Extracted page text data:
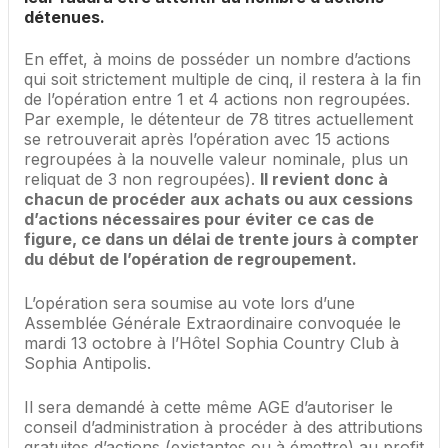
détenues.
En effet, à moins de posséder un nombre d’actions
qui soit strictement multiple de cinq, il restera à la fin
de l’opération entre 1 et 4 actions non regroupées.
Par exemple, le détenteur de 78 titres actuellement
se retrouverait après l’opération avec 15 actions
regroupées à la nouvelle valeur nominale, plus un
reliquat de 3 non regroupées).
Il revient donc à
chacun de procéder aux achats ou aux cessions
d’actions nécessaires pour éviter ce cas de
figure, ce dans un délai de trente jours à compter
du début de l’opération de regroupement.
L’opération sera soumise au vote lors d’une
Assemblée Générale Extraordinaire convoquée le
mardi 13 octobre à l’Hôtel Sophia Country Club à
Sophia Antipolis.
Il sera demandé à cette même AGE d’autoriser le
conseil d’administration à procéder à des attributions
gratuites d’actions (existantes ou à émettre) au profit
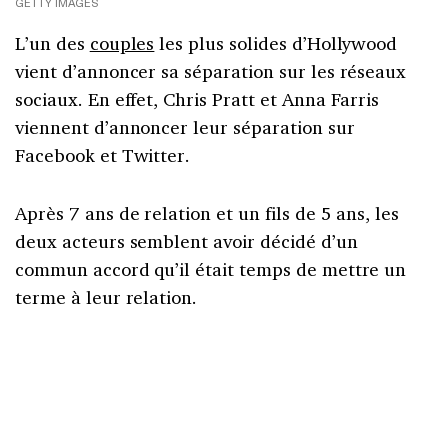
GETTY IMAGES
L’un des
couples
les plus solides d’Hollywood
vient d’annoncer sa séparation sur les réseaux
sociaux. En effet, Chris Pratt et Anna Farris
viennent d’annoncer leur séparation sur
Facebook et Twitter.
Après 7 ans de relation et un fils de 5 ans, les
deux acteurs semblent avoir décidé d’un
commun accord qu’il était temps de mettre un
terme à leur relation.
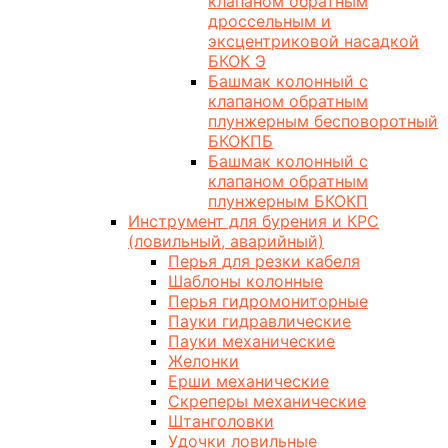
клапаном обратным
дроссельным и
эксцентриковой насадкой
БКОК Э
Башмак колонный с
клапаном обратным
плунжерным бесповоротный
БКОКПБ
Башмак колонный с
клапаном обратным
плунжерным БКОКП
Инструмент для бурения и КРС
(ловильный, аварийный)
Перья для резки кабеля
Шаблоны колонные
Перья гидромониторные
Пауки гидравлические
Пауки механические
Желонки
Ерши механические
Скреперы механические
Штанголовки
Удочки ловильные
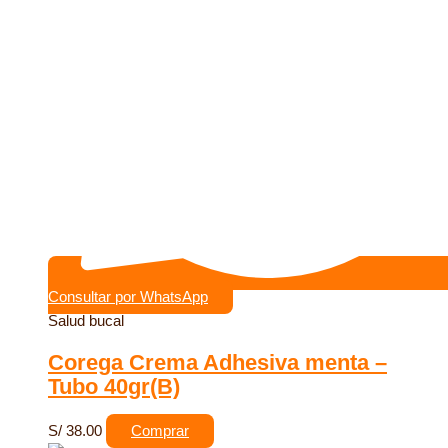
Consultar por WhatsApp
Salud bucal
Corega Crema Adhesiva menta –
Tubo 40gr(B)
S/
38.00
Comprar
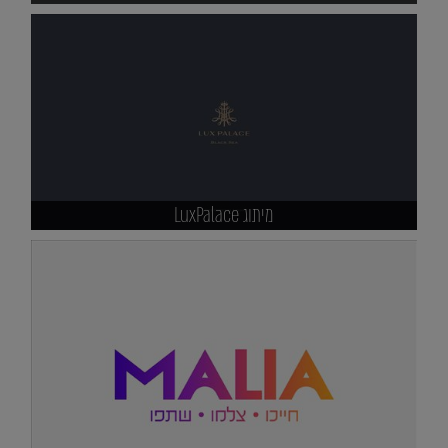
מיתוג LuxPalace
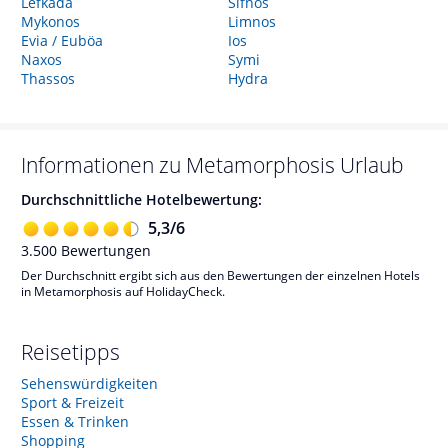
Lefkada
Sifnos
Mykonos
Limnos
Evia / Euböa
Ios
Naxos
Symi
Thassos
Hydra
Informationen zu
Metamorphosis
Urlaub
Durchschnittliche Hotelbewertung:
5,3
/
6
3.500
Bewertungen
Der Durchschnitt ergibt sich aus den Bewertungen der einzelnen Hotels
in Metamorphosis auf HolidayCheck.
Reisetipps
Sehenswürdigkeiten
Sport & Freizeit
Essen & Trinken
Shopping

■ What to do ■
Each line of the data that includes "regroupées" should be copied.

■ Written answer ■
de l’opération entre 1 et 4 actions non regroupées.
regroupées à la nouvelle valeur nominale, plus un
reliquat de 3 non regroupées).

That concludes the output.